Non c’è solo il vescovo Savino. Nel mondo cattolico c’è anche chi dice il suo sì al referendum. È un sì non ideologico, con qualche riserva, ma è un sì deciso. Nelle scorse settimane, sull’home page del sito di Comunione e Liberazione, è comparso in grande evidenza il manifesto della Compagnia delle Opere dal titolo “Una scelta consapevole per una giustizia più giusta”. L’ultimo paragrafo, “Una scelta consapevole per il sì”, rende esplicito il consiglio di voto del gruppo.
La Cdo è un’associazione di imprenditori di area cattolica nata dal carisma di don Luigi Giussani. Nel volantino si colgono la giusta distanza dallo scontro politico e la posizione di chi osserva la questione al di fuori degli schemi ideologici. Il giudizio, perciò, non è privo di elementi critici. “Il sorteggio – si legge – presenta certamente delle criticità relative al profilo dei soggetti selezionati e al possibile riproporsi di concezioni ideologiche di parte, ma a oggi rappresenta il rimedio più plausibile alla degenerazione del sistema correntizio”. Allo stesso modo la separazione delle carriere “rappresenta un primo passo verso un equilibrio più maturo del sistema democratico e può favorire un cambiamento di mentalità, nella magistratura e nella società”, nella prospettiva di una “posizione di parità tra pubblica accusa e difesa”. “Pur nella consapevolezza dei limiti della riforma – prosegue il testo – votare no significherebbe bloccare sul nascere un tentativo di rinnovare il sistema e avallare la situazione attuale per molti anni”.
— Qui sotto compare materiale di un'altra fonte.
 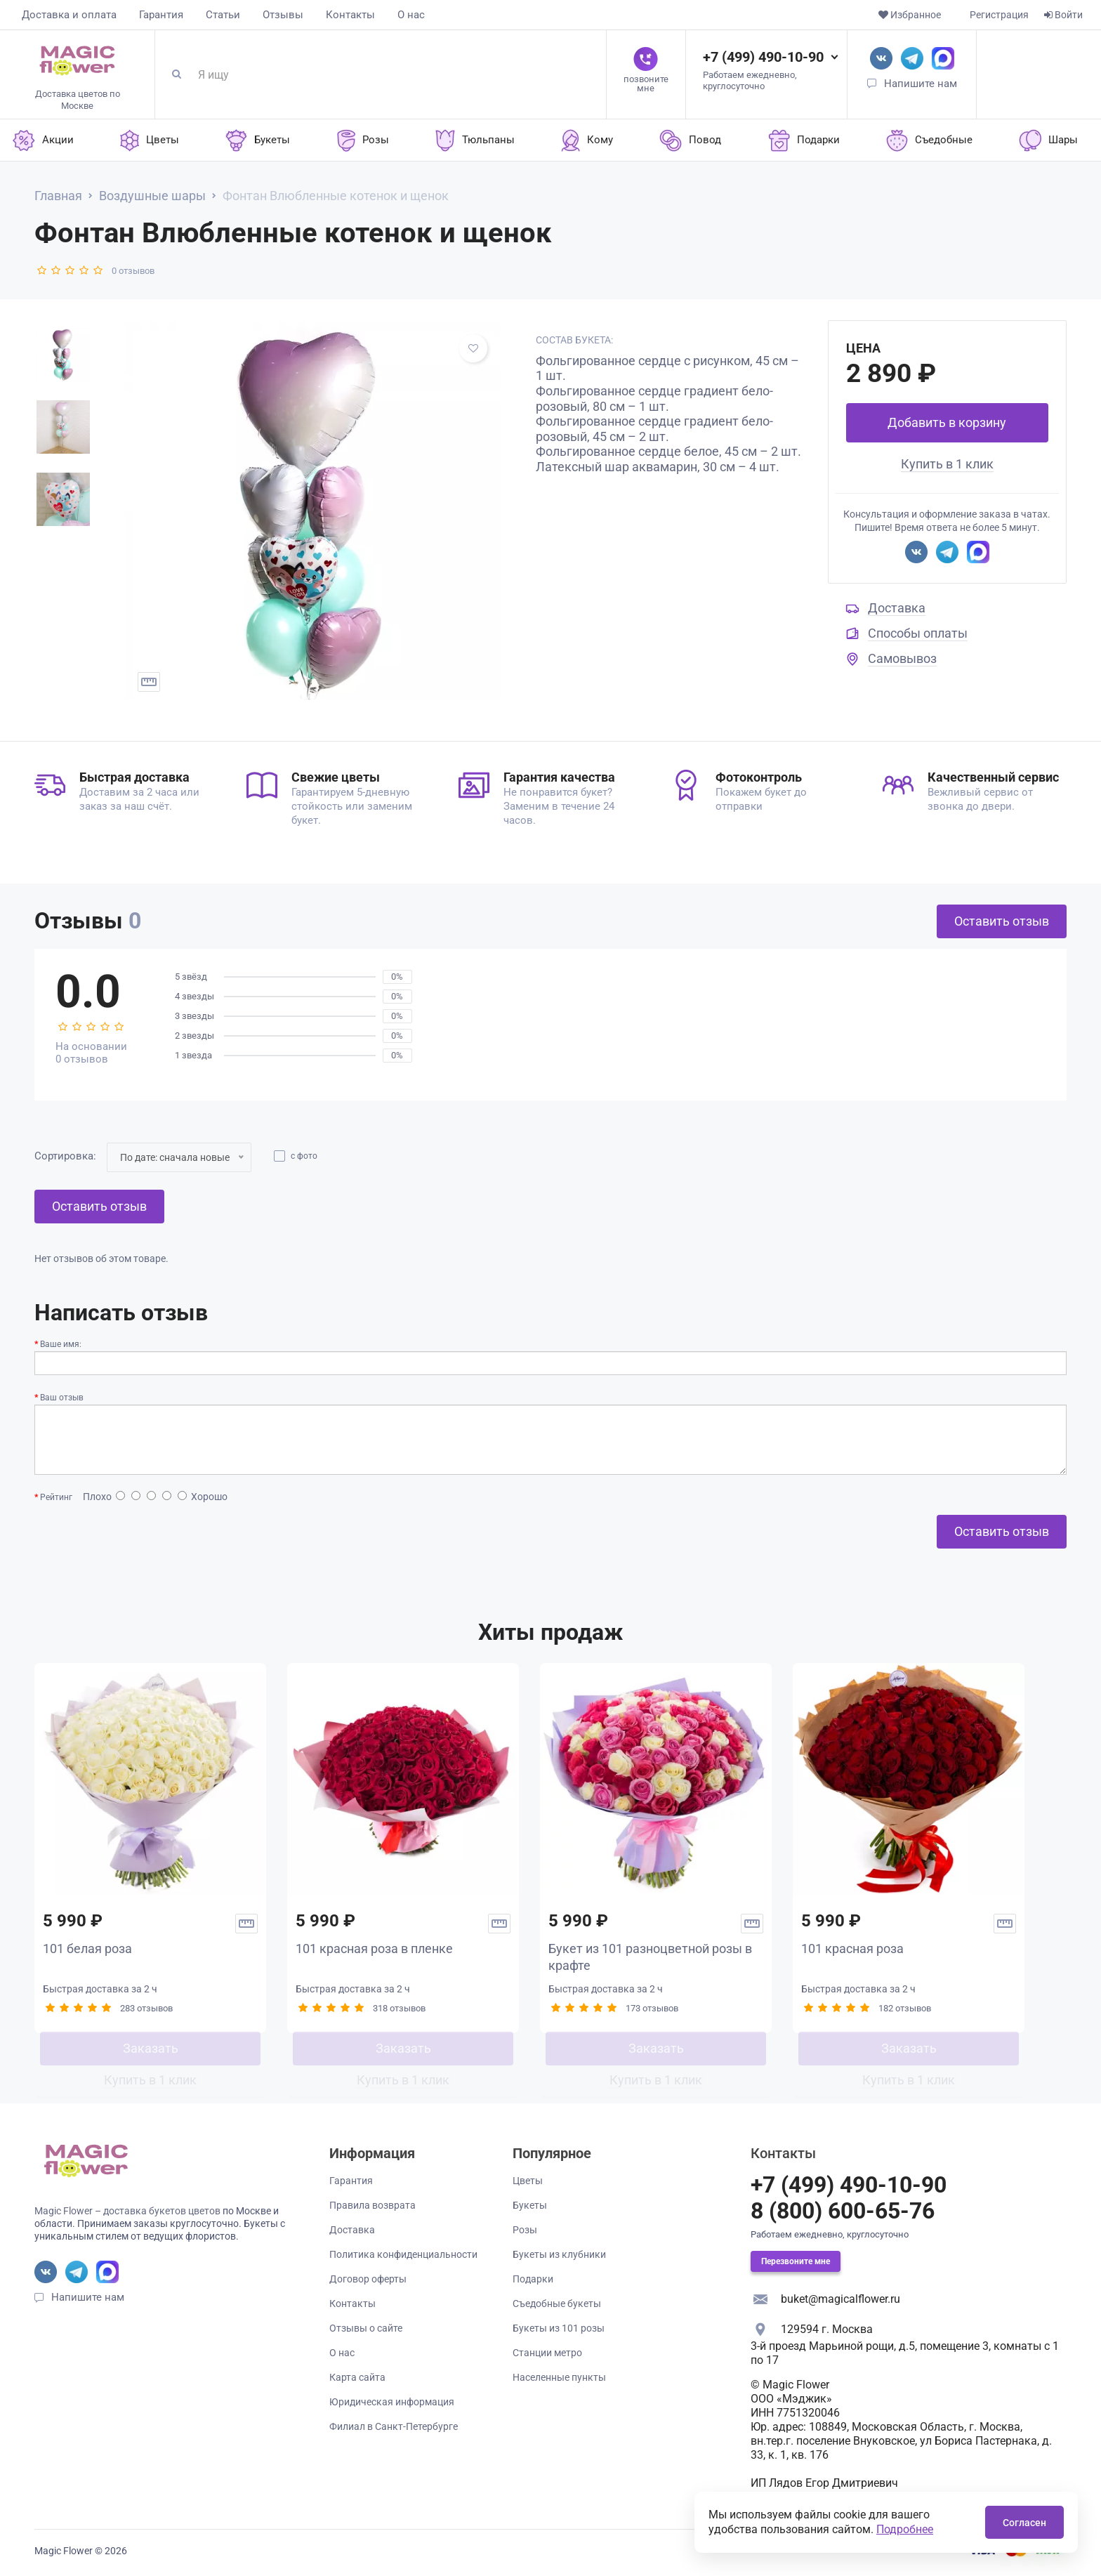 What do you see at coordinates (403, 2254) in the screenshot?
I see `Политика конфиденциальности` at bounding box center [403, 2254].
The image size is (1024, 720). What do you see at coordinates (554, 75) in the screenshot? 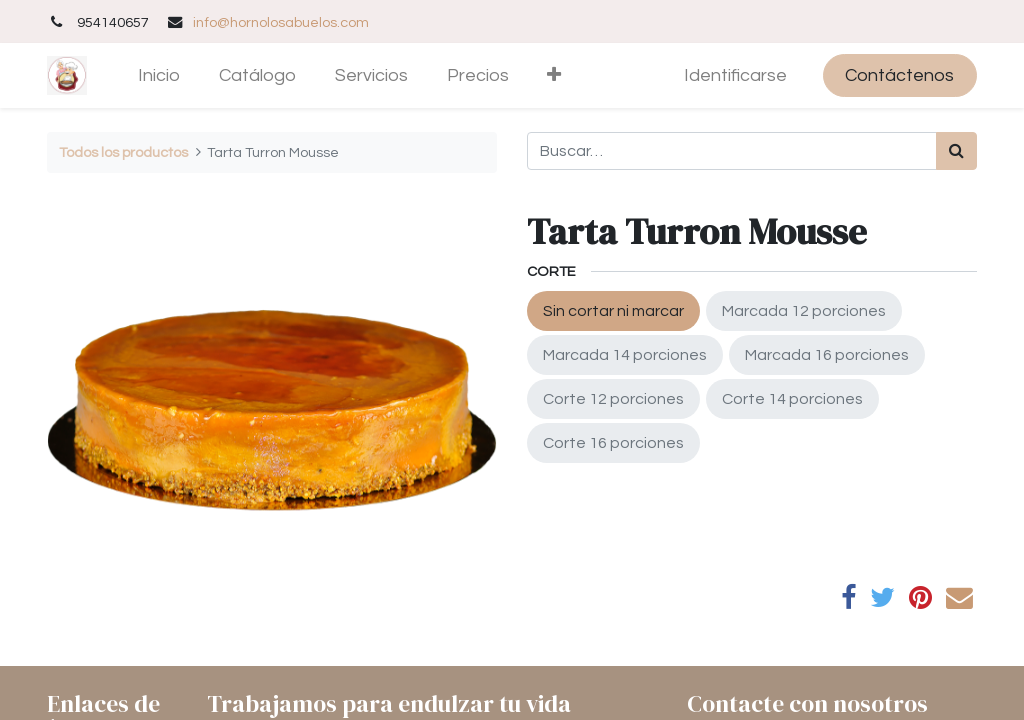 I see `[button]` at bounding box center [554, 75].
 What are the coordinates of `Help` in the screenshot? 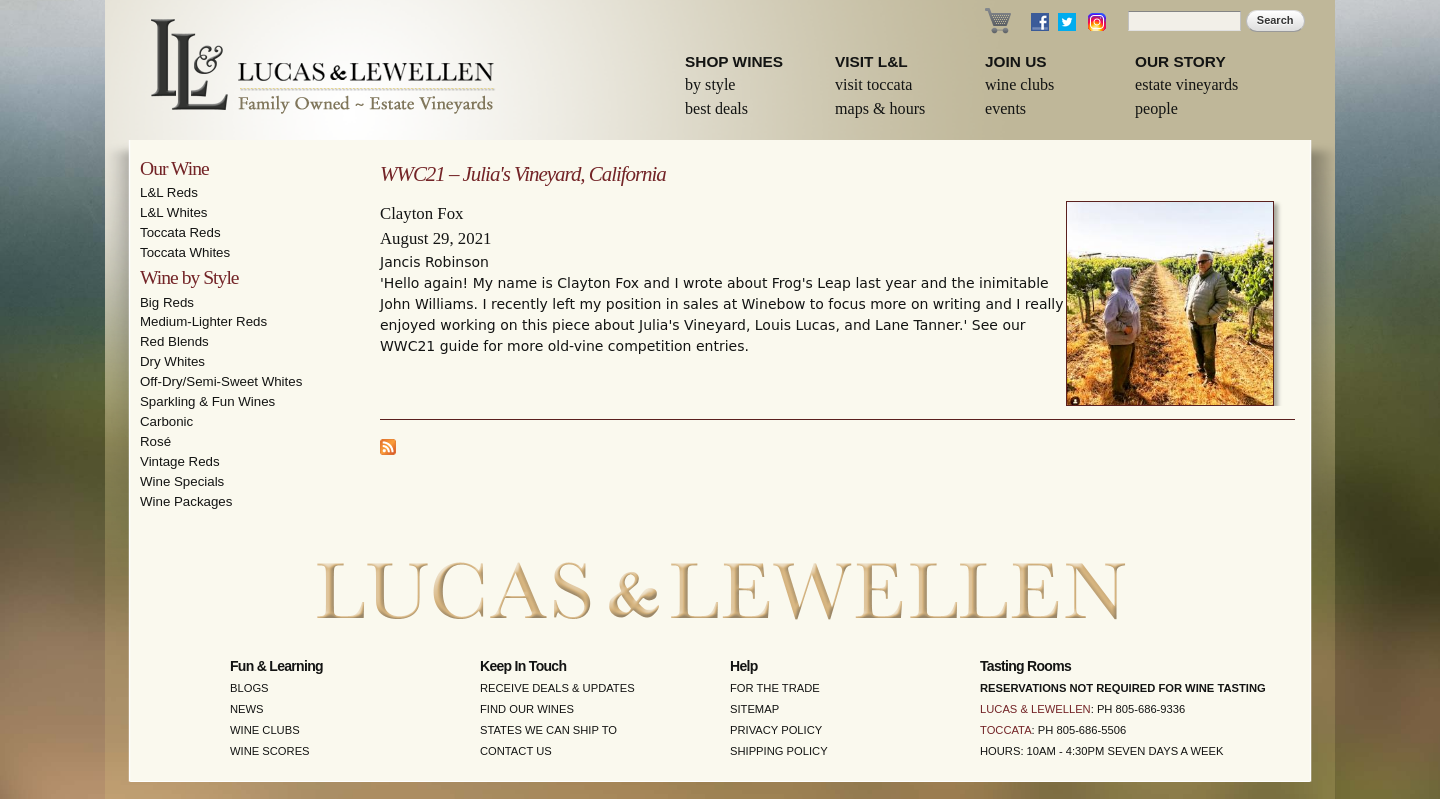 It's located at (744, 666). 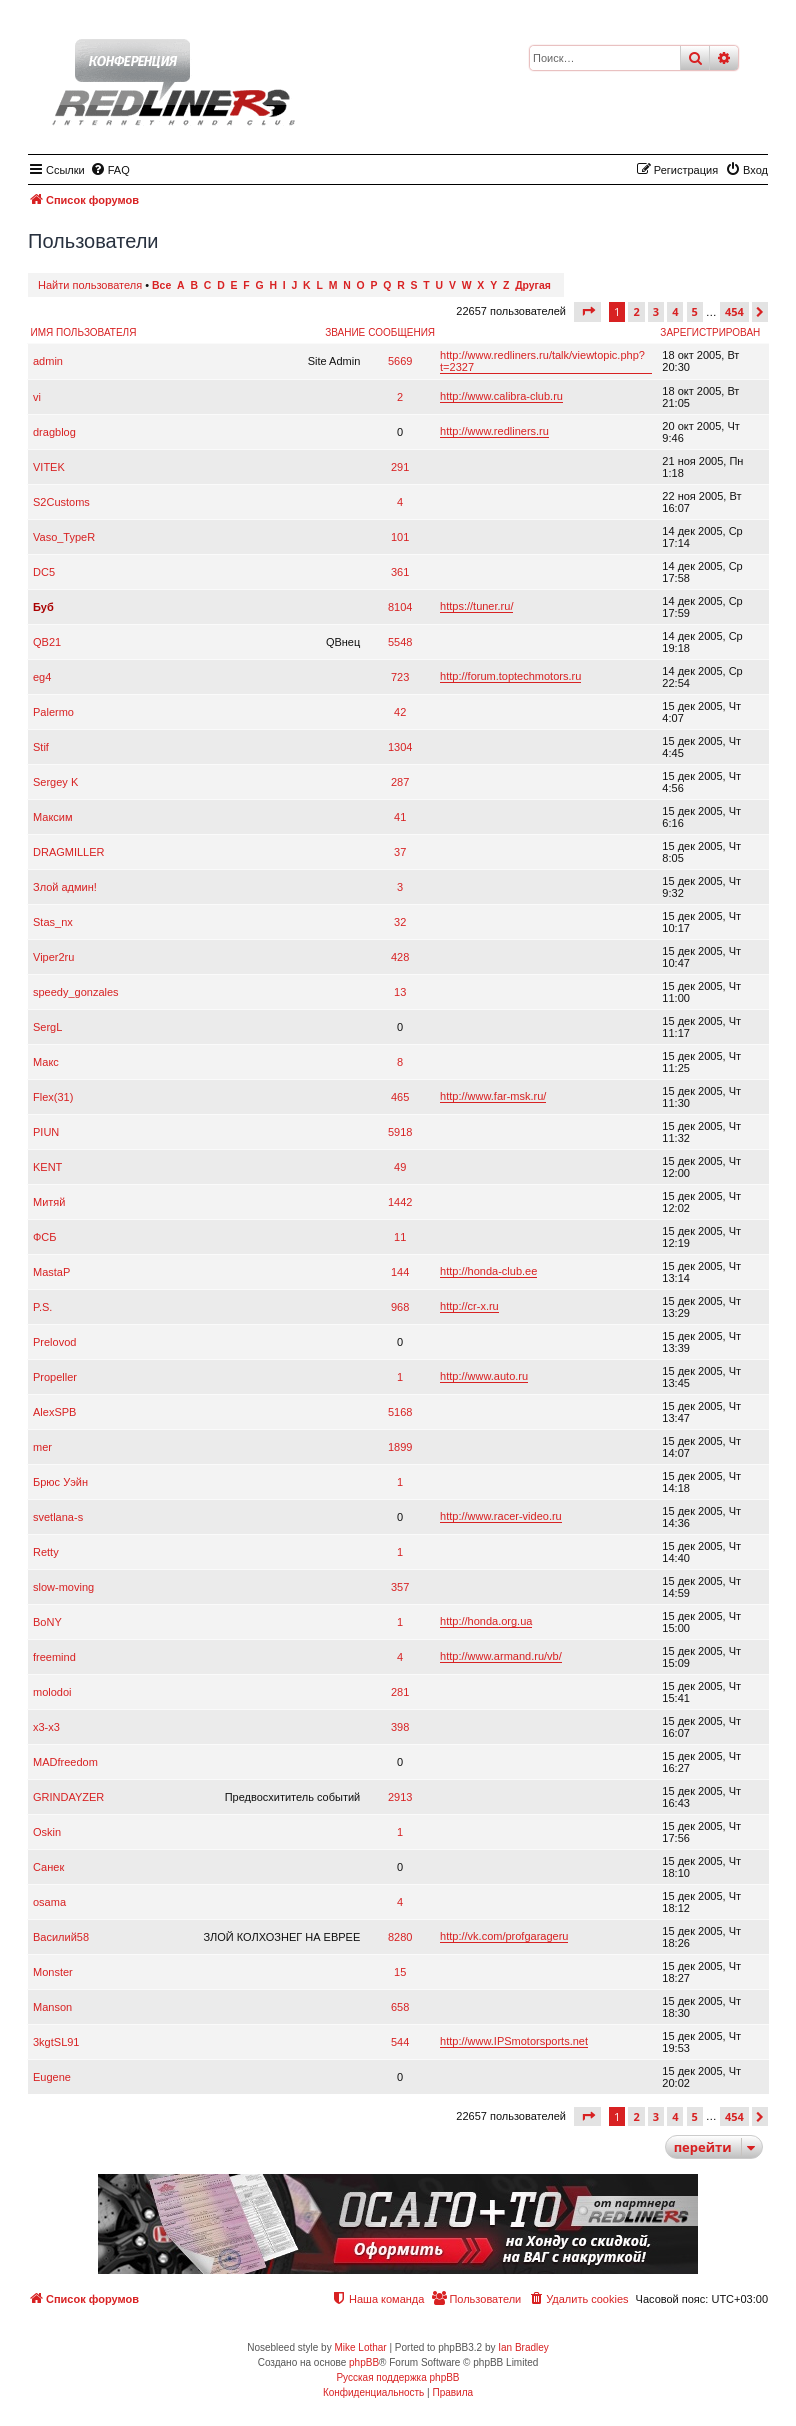 This screenshot has width=796, height=2426. Describe the element at coordinates (400, 1132) in the screenshot. I see `5918` at that location.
Da qui la conclusione: “Nella coscienza realistica che spesso la ricerca del modello perfetto finisce per vanificare ogni concreto tentativo di cambiamento, la scelta di votare sì appare come la soluzione più ragionevole”. Andrea Dellabianca, presidente della Cdo dal gennaio 2024, ha spiegato al Riformista le ragioni dell’intervento: “Come cattolici ci sentiamo sempre sfidati dall’appello che fece Papa Francesco nel 2023, quando invitò i fedeli a non stare alla finestra, a non chiudersi nell’indifferenza. Ci siamo sentiti chiamati, perciò, a discutere le questioni nel merito per offrire un giudizio libero, anche perché in questo dibattito pubblico pochi si soffermano sui contenuti effettivi del referendum e tutto sembra ridursi allo scontro politico”.
Accanto alla prospettiva ideale c’è il punto di vista delle imprese, sulle quali la giustizia incide non poco. “E i recenti fatti di Milano sono qui a dimostrarlo. Le nostre imprese – spiega Dellabianca – si trovano ad affrontare quotidianamente percorsi di giustizia, spesso contenziosi civili, con tempi molto lunghi e con esiti davvero molto diversi tra loro, che spesso dipendono dal punto di osservazione di chi si trova a giudicare. Ciò ha conseguenze a tanti livelli, anche rispetto alla capacità di attrarre investitori stranieri. È una questione che non si può continuare a rimandare. Rimettere al centro un equilibrio corretto tra i poteri mi sembra essenziale anche sul piano democratico, perché le democrazie non si possono fondare su qualcuno ritenuto più illuminato che giudica gli altri, ma su rapporti equilibrati tra soggetti diversi”.
Sul referendum la Compagnia delle Opere ha promosso anche un dibattito in programma questa sera, 27 febbraio, alle ore 21.00 presso l’Auditorium Leone XIII (Via Leone XIII 12, Milano). Saranno in dialogo il Sottosegretario alla Presidenza del Consiglio, Alfredo Mantovano, e il Presidente del Comitato per il No, Enrico Grosso. Un incontro aperto a entrambi le posizioni, segno di una volontà di discussione e non di propaganda.